Syllabus

Educational Objectives

This is a graduate-level course on the internals of database management systems. This course has a heavy emphasis on programming projects. There is also readings assigned for each class and a final exam. Upon successful completion of this course, the student should be able to:

  • Understand the state-of-the-art in implementation and design of single-node database management systems.
  • Interpret and critically analyze research papers on solving problems with data intensive workloads and applications.
  • Apply database concepts to solve high-velocity and high-volume data problems.
  • Be familiar with modern database system coding practices.

All programming projects will be completed in the Peloton database management system.

Grading Scheme

The final grade for the course will be based on the following weights:

Reading Assignments & Reviews

For each class, there is set of assigned readings. Each student is required to turn in a one paragraph synopsis of the mandatory paper (denoted by the symbol on the course schedule). Students are encouraged to peruse the supplemental readings to enhance their knowledge about a particular, but this not required and these papers will not be covered in the final exam. Students are allowed to miss reading review submissions for four classes during the semester. Late submissions will not be accepted without prior approval from the instructor.

Each review must include the following information:

  • An overview of the main idea and contributions (Two sentences).
  • What system was used in the implementation (One sentence).
  • The workloads that they used for their evaluation (One sentence).

Students will submit their synopsis using this Google Form before class begins. Late submissions will not be accepted.

WARNING: These reading reviews must be your own writing. You may not copy from the papers or other sources that you find on the web. Plagiarism will not be tolerated. See CMU's Policy on Academic Integrity for additional information.

Programming Project #1 — Hash Join Operator

The first programming assignment is to implement an in-memory hash join. This is a single-person project that will be completed individually (i.e., no groups). Students will be provided with instructions on what files to modify in the DBMS and test cases to evaluate their implementation. Grading will be based on both correctness and performance.

Programming Project #2 — Concurrent Index

Students will organize into groups of three and implement a thread-safe, concurrent balanced tree index. Once again students will be provided with instructions on what files to modify in the DBMS and test cases to evaluate their implementation. Grading will be based on both correctness and performance.

Programming Project #3 — Group Project

The main component of this course will be the final group project. Students will organize into groups and choose to implement a project that is (1) relevant to the materials discussed in class, (2) requires a significant programming effort from all team members, and (3) unique (i.e., two groups may not choose the same project topic).

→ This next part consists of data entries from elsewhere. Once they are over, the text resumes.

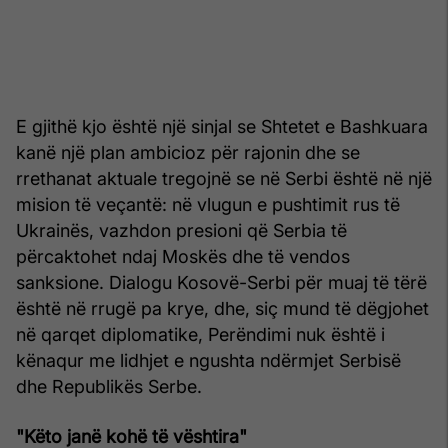
E gjithë kjo është një sinjal se Shtetet e Bashkuara
kanë një plan ambicioz për rajonin dhe se
rrethanat aktuale tregojnë se në Serbi është në një
mision të veçantë: në vlugun e pushtimit rus të
Ukrainës, vazhdon presioni që Serbia të
përcaktohet ndaj Moskës dhe të vendos
sanksione. Dialogu Kosovë-Serbi për muaj të tërë
është në rrugë pa krye, dhe, siç mund të dëgjohet
në qarqet diplomatike, Perëndimi nuk është i
kënaqur me lidhjet e ngushta ndërmjet Serbisë
dhe Republikës Serbe.
"Këto janë kohë të vështira"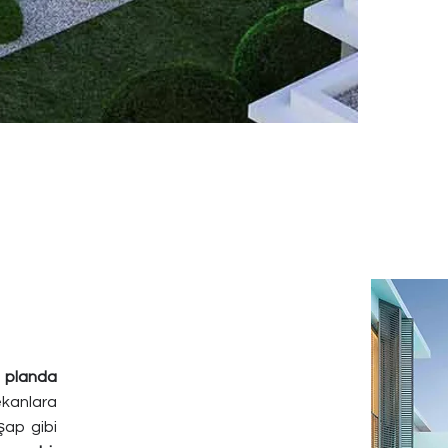
n planda
ekanlara
şap gibi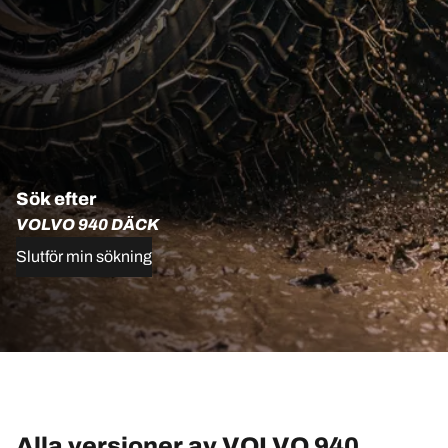
Sök efter
VOLVO 940 DÄCK
Slutför min sökning
Alla versioner av VOLVO 940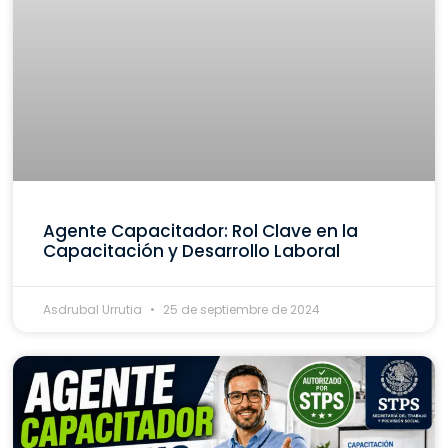
Agente Capacitador: Rol Clave en la
Capacitación y Desarrollo Laboral
Asdrubal Urrutia
25 de septiembre de 2024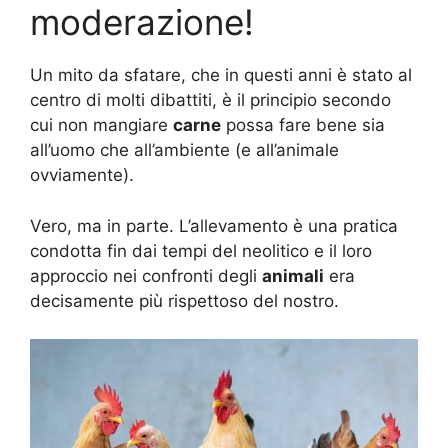
moderazione!
Un mito da sfatare, che in questi anni è stato al
centro di molti dibattiti, è il principio secondo
cui non mangiare
carne
possa fare bene sia
all’uomo che all’ambiente (e all’animale
ovviamente).
Vero, ma in parte. L’allevamento è una pratica
condotta fin dai tempi del neolitico e il loro
approccio nei confronti degli
animali
era
decisamente più rispettoso del nostro.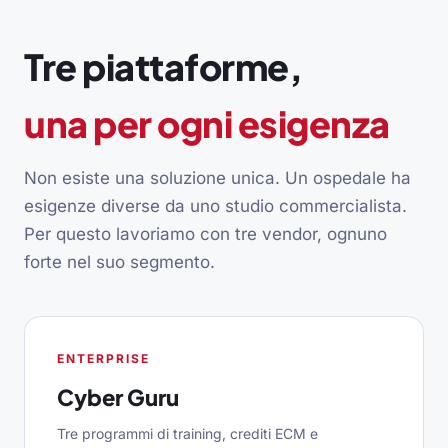
Tre piattaforme,
una per ogni esigenza
Non esiste una soluzione unica. Un ospedale ha
esigenze diverse da uno studio commercialista.
Per questo lavoriamo con tre vendor, ognuno
forte nel suo segmento.
ENTERPRISE
Cyber Guru
Tre programmi di training, crediti ECM e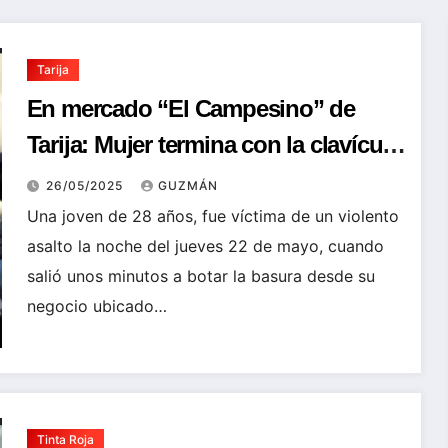
Tarija
En mercado “El Campesino” de
Tarija: Mujer termina con la clavícula
rota tras brutal asalto por
26/05/2025
GUZMÁN
“motochorros”
Una joven de 28 años, fue víctima de un violento
asalto la noche del jueves 22 de mayo, cuando
salió unos minutos a botar la basura desde su
negocio ubicado…
Tinta Roja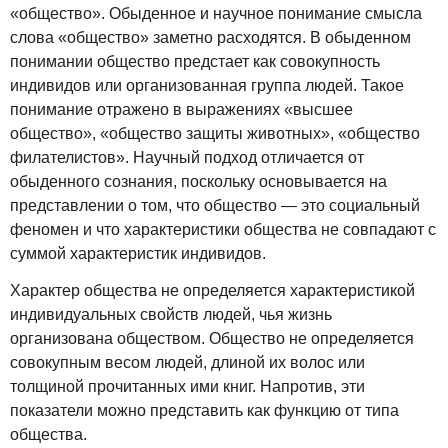
«общество». Обыденное и научное понимание смысла
слова «общество» заметно расходятся. В обыденном
понимании общество предстает как совокупность
индивидов или организованная группа людей. Такое
понимание отражено в выражениях «высшее
общество», «общество защиты животных», «общество
филателистов». Научный подход отличается от
обыденного сознания, поскольку основывается на
представлении о том, что общество — это социальный
феномен и что характеристики общества не совпадают с
суммой характеристик индивидов.
Характер общества не определяется характеристикой
индивидуальных свойств людей, чья жизнь
организована обществом. Общество не определяется
совокупным весом людей, длиной их волос или
толщиной прочитанных ими книг. Напротив, эти
показатели можно представить как функцию от типа
общества.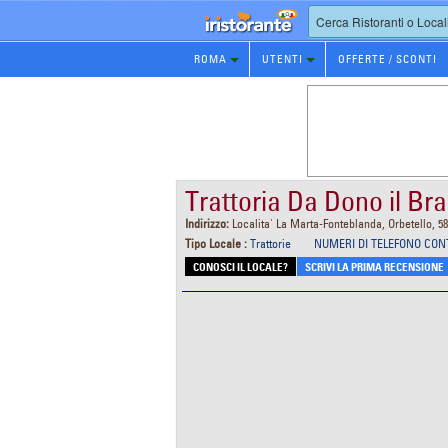
Prenotazione
ROMA
UTENTI
OFFERTE / SCONTI
Ristorante
Trattoria Da Dono il Br
Indirizzo:
Localita' La Marta-Fonteblanda, Orbetello, 58
Tipo Locale :
Trattorie
NUMERI DI TELEFONO CON
CONOSCI IL LOCALE?
SCRIVI LA PRIMA RECENSIONE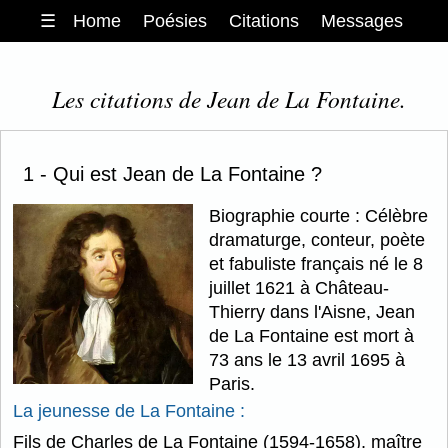
☰
Home
Poésies
Citations
Messages
Les citations de Jean de La Fontaine.
1 - Qui est Jean de La Fontaine ?
Biographie courte : Célèbre
dramaturge, conteur, poète
et fabuliste français né le 8
juillet 1621 à Château-
Thierry dans l'Aisne, Jean
de La Fontaine est mort à
73 ans le 13 avril 1695 à
Paris.
La jeunesse de La Fontaine :
Fils de Charles de La Fontaine (1594-1658), maître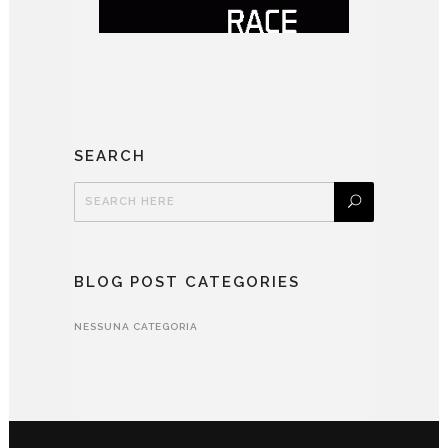
SEARCH
BLOG POST CATEGORIES
NESSUNA CATEGORIA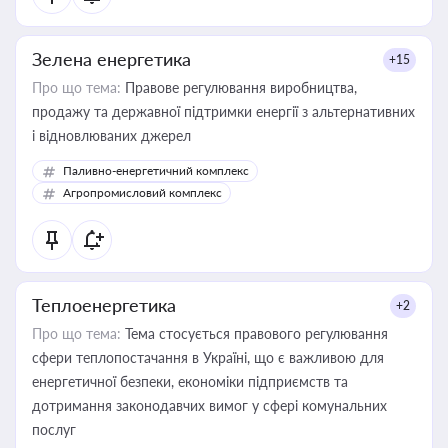
Зелена енергетика
+15
Про що тема:
Правове регулювання виробництва,
продажу та державної підтримки енергії з альтернативних
і відновлюваних джерел
Паливно-енергетичний комплекс
Агропромисловий комплекс
Теплоенергетика
+2
Про що тема:
Тема стосується правового регулювання
сфери теплопостачання в Україні, що є важливою для
енергетичної безпеки, економіки підприємств та
дотримання законодавчих вимог у сфері комунальних
послуг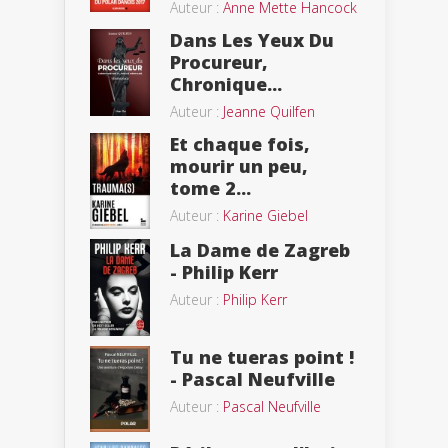
Auteur :
Anne Mette Hancock
Dans Les Yeux Du
Procureur,
Chronique...
Auteur :
Jeanne Quilfen
Et chaque fois,
mourir un peu,
tome 2...
Auteur :
Karine Giebel
La Dame de Zagreb
- Philip Kerr
Auteur :
Philip Kerr
Tu ne tueras point !
- Pascal Neufville
Auteur :
Pascal Neufville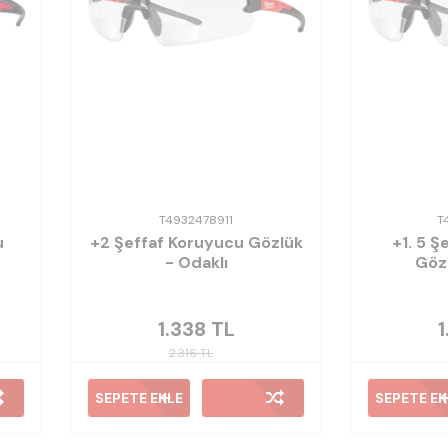
T4932478911
T
u
+2 Şeffaf Koruyucu Gözlük
+1. 5 Ş
- Odaklı
Gözl
1.338
TL
1
2.316
TL
SEPETE EKLE
SEPETE EK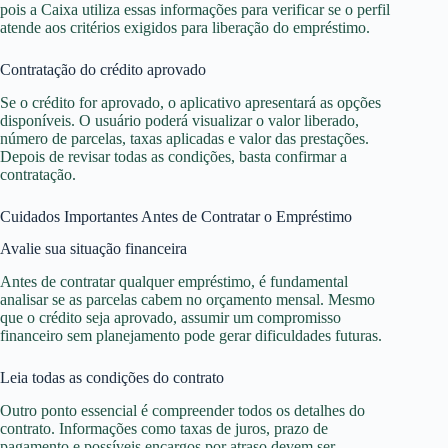
pois a Caixa utiliza essas informações para verificar se o perfil
atende aos critérios exigidos para liberação do empréstimo.
Contratação do crédito aprovado
Se o crédito for aprovado, o aplicativo apresentará as opções
disponíveis. O usuário poderá visualizar o valor liberado,
número de parcelas, taxas aplicadas e valor das prestações.
Depois de revisar todas as condições, basta confirmar a
contratação.
Cuidados Importantes Antes de Contratar o Empréstimo
Avalie sua situação financeira
Antes de contratar qualquer empréstimo, é fundamental
analisar se as parcelas cabem no orçamento mensal. Mesmo
que o crédito seja aprovado, assumir um compromisso
financeiro sem planejamento pode gerar dificuldades futuras.
Leia todas as condições do contrato
Outro ponto essencial é compreender todos os detalhes do
contrato. Informações como taxas de juros, prazo de
pagamento e possíveis encargos por atraso devem ser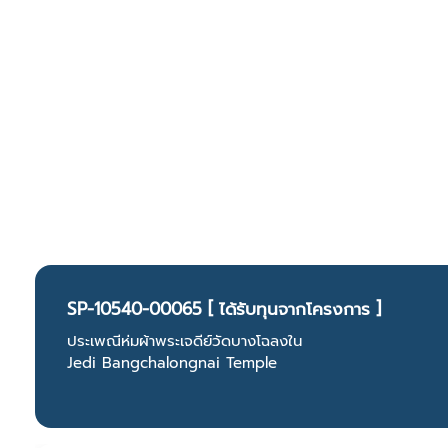
SP-10540-00065 [ ได้รับทุนจากโครงการ ]
ประเพณีห่มผ้าพระเจดีย์วัดบางโฉลงใน
Jedi Bangchalongnai Temple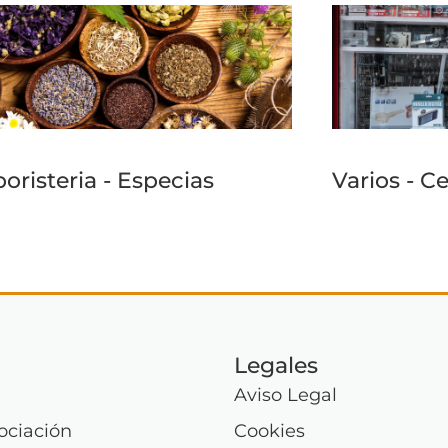
oristeria - Especias
Varios - Ce
Legales
Aviso Legal
ociación
Cookies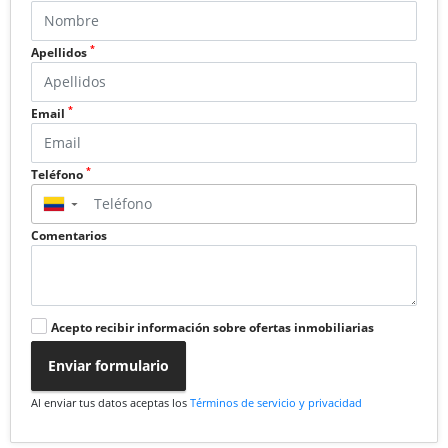
*
Apellidos
*
Email
*
Teléfono
▼
Comentarios
Acepto recibir información sobre ofertas inmobiliarias
Enviar formulario
Al enviar tus datos aceptas los
Términos de servicio y privacidad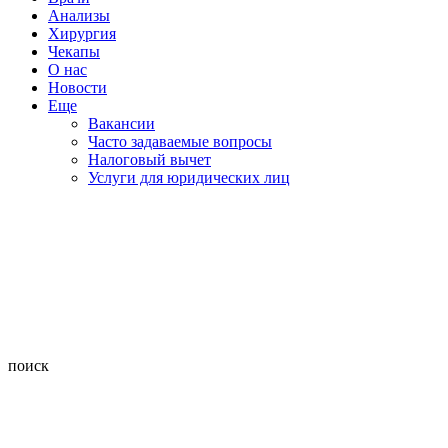
Анализы
Хирургия
Чекапы
О нас
Новости
Еще
Вакансии
Часто задаваемые вопросы
Налоговый вычет
Услуги для юридических лиц
поиск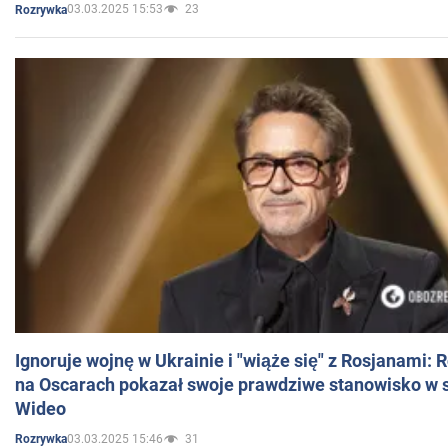
03.03.2025 15:53
23
Rozrywka
Ignoruje wojnę w Ukrainie i "wiąże się" z Rosjanami: 
na Oscarach pokazał swoje prawdziwe stanowisko w s
Wideo
03.03.2025 15:46
31
Rozrywka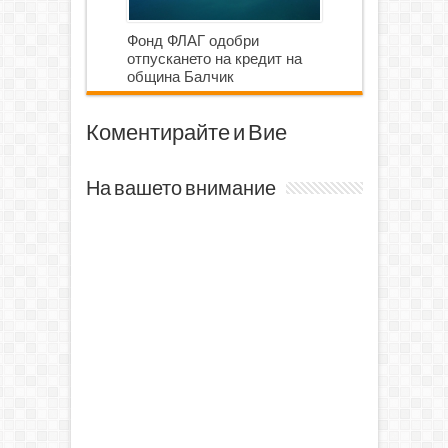
Фонд ФЛАГ одобри
отпускането на кредит на
община Балчик
Коментирайте и Вие
На вашето внимание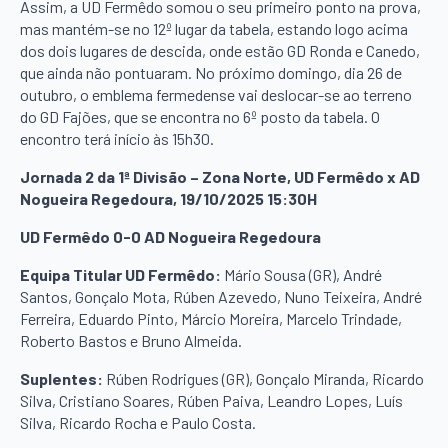
Assim, a UD Fermêdo somou o seu primeiro ponto na prova,
mas mantém-se no 12º lugar da tabela, estando logo acima
dos dois lugares de descida, onde estão GD Ronda e Canedo,
que ainda não pontuaram. No próximo domingo, dia 26 de
outubro, o emblema fermedense vai deslocar-se ao terreno
do GD Fajões, que se encontra no 6º posto da tabela. O
encontro terá início às 15h30.
Jornada 2 da 1ª Divisão – Zona Norte, UD Fermêdo x AD
Nogueira Regedoura, 19/10/2025 15:30H
UD Fermêdo 0-0 AD Nogueira Regedoura
Equipa Titular UD Fermêdo:
Mário Sousa (GR), André
Santos, Gonçalo Mota, Rúben Azevedo, Nuno Teixeira, André
Ferreira, Eduardo Pinto, Márcio Moreira, Marcelo Trindade,
Roberto Bastos e Bruno Almeida.
Suplentes:
Rúben Rodrigues (GR), Gonçalo Miranda, Ricardo
Silva, Cristiano Soares, Rúben Paiva, Leandro Lopes, Luís
Silva, Ricardo Rocha e Paulo Costa.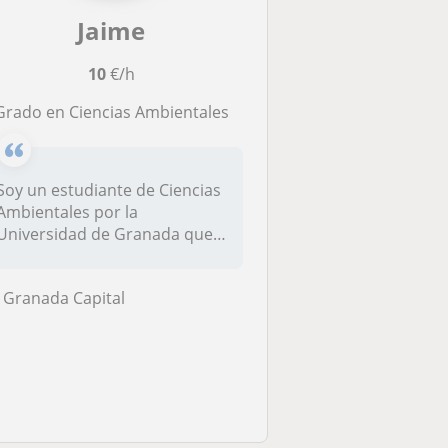
Jaime
10
€/h
Grado en Ciencias Ambientales
Soy un estudiante de Ciencias
Ambientales por la
Universidad de Granada que
posee co...
Granada Capital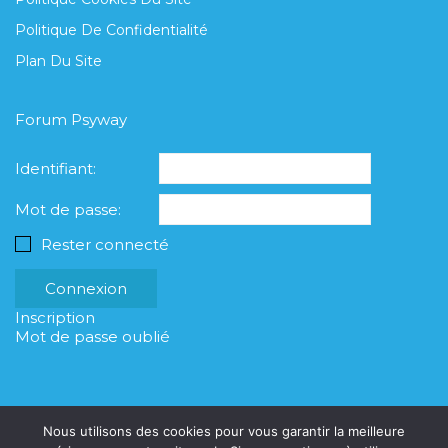
Politique De Confidentialité
Plan Du Site
Forum Psyway
Identifiant:
Mot de passe:
Rester connecté
Connexion
Inscription
Mot de passe oublié
Nous utilisons des cookies pour vous garantir la meilleure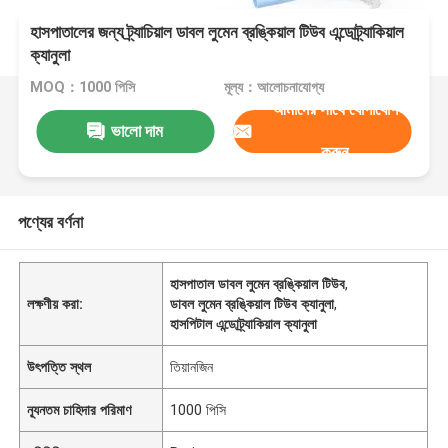
হাসপাতালের জন্য ট্র্যাচিয়াল ডাবল লুমেন ব্রঙ্কিয়াল টিউব এন্ডোট্র্যাকিয়াল
ক্যানুলা
MOQ：1000 পিসি
মূল্য：আলোচনাযোগ্য
আমাদের সাথে যোগাযোগ
ভালো দাম
করুন
পণ্যের বর্ণনা
হাসপাতাল ডাবল লুমেন ব্রঙ্কিয়াল টিউব
,
লক্ষণীয় করা:
ডাবল লুমেন ব্রঙ্কিয়াল টিউব ক্যানুলা
,
হাসপিটাল এন্ডোট্র্যাকিয়াল ক্যানুলা
উৎপত্তি স্থল
তিয়ানজিন
ন্যূনতম চাহিদার পরিমাণ
1000 পিসি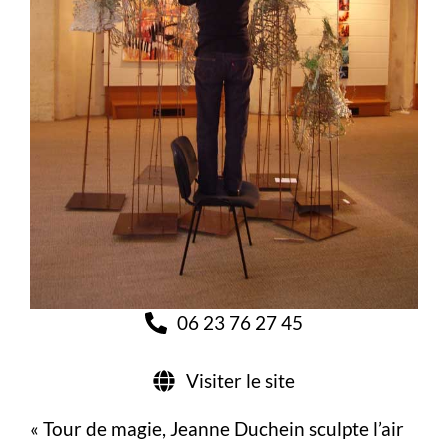
06 23 76 27 45
Visiter le site
« Tour de magie, Jeanne Duchein sculpte l’air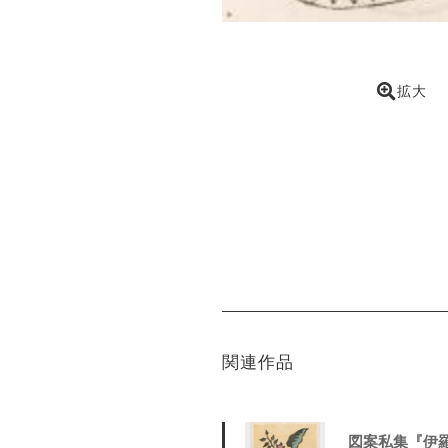
拡大
関連作品
図案私集『伊羅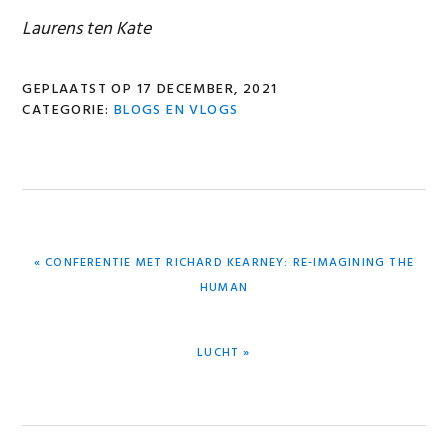
Laurens ten Kate
GEPLAATST OP
17 DECEMBER, 2021
CATEGORIE:
BLOGS EN VLOGS
VORIG
« CONFERENTIE MET RICHARD KEARNEY: RE-IMAGINING THE
BERICHT:
HUMAN
VOLGEND
LUCHT »
BERICHT: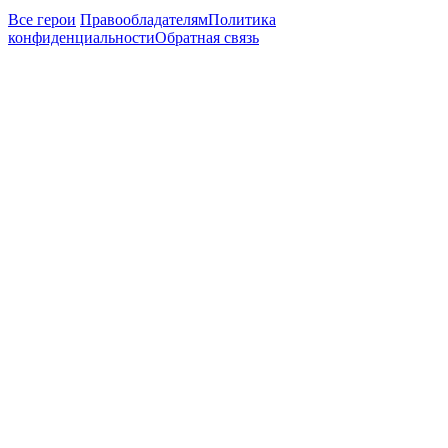
Все герои
Правообладателям
Политика
конфиденциальности
Обратная связь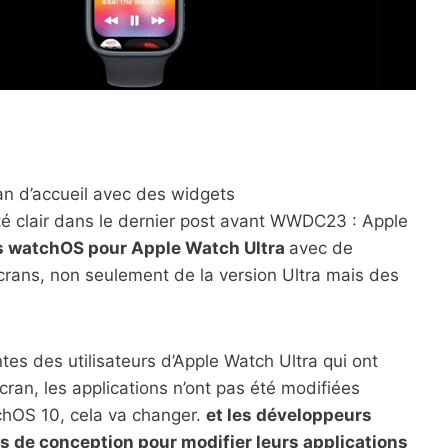
an d’accueil avec des widgets
été clair dans le dernier post avant WWDC23 : Apple
ons watchOS pour Apple Watch Ultra
avec de
crans, non seulement de la version Ultra mais des
ntes des utilisateurs d’Apple Watch Ultra qui ont
ran, les applications n’ont pas été modifiées
chOS 10, cela va changer.
et les développeurs
s de conception pour modifier leurs applications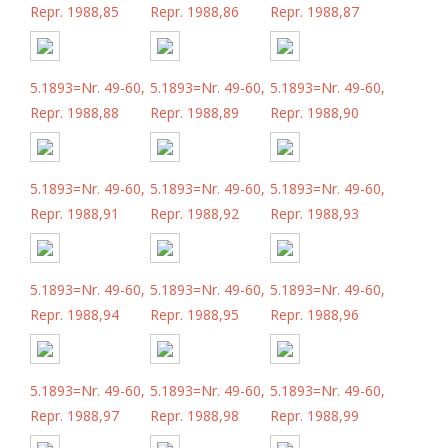
Repr. 1988,85
Repr. 1988,86
Repr. 1988,87
5.1893=Nr. 49-60,
5.1893=Nr. 49-60,
5.1893=Nr. 49-60,
Repr. 1988,88
Repr. 1988,89
Repr. 1988,90
5.1893=Nr. 49-60,
5.1893=Nr. 49-60,
5.1893=Nr. 49-60,
Repr. 1988,91
Repr. 1988,92
Repr. 1988,93
5.1893=Nr. 49-60,
5.1893=Nr. 49-60,
5.1893=Nr. 49-60,
Repr. 1988,94
Repr. 1988,95
Repr. 1988,96
5.1893=Nr. 49-60,
5.1893=Nr. 49-60,
5.1893=Nr. 49-60,
Repr. 1988,97
Repr. 1988,98
Repr. 1988,99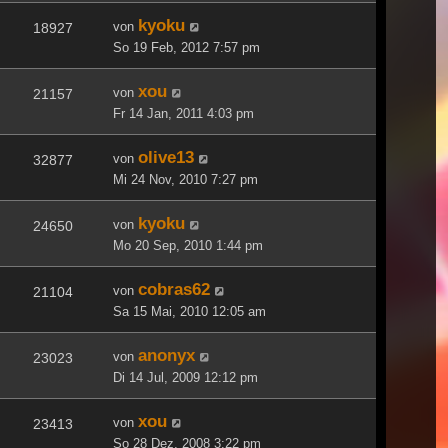
kyoku
von
18927
So 19 Feb, 2012 7:57 pm
xou
von
21157
Fr 14 Jan, 2011 4:03 pm
olive13
von
32877
Mi 24 Nov, 2010 7:27 pm
kyoku
von
24650
Mo 20 Sep, 2010 1:44 pm
cobras62
von
21104
Sa 15 Mai, 2010 12:05 am
anonyx
von
23023
Di 14 Jul, 2009 12:12 pm
xou
von
23413
So 28 Dez, 2008 3:22 pm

The projects will vary in both scope and topic, but they must satisfy this criteria. We will discuss this more in depth during class, though students are encouraged to begin to think about projects that interest them early on. If a group is unable to come up with their own project idea, the instructor will provide suggestions on interesting topics.

Final Exam

There will be a written exam in the last class at the end of the semester. The exam will be long-from questions based on the mandatory readings and topics discussed in class. It will be closed notes.

It's going to be raw, son.

Extra Credit

The Carnegie Mellon Database Research Group is writing an on-line encyclopedia of database management systems (both commericial and academic). Each student can earn extra credit if they write an article for one DBMS. The article must be high-quality with proper citations and attributions.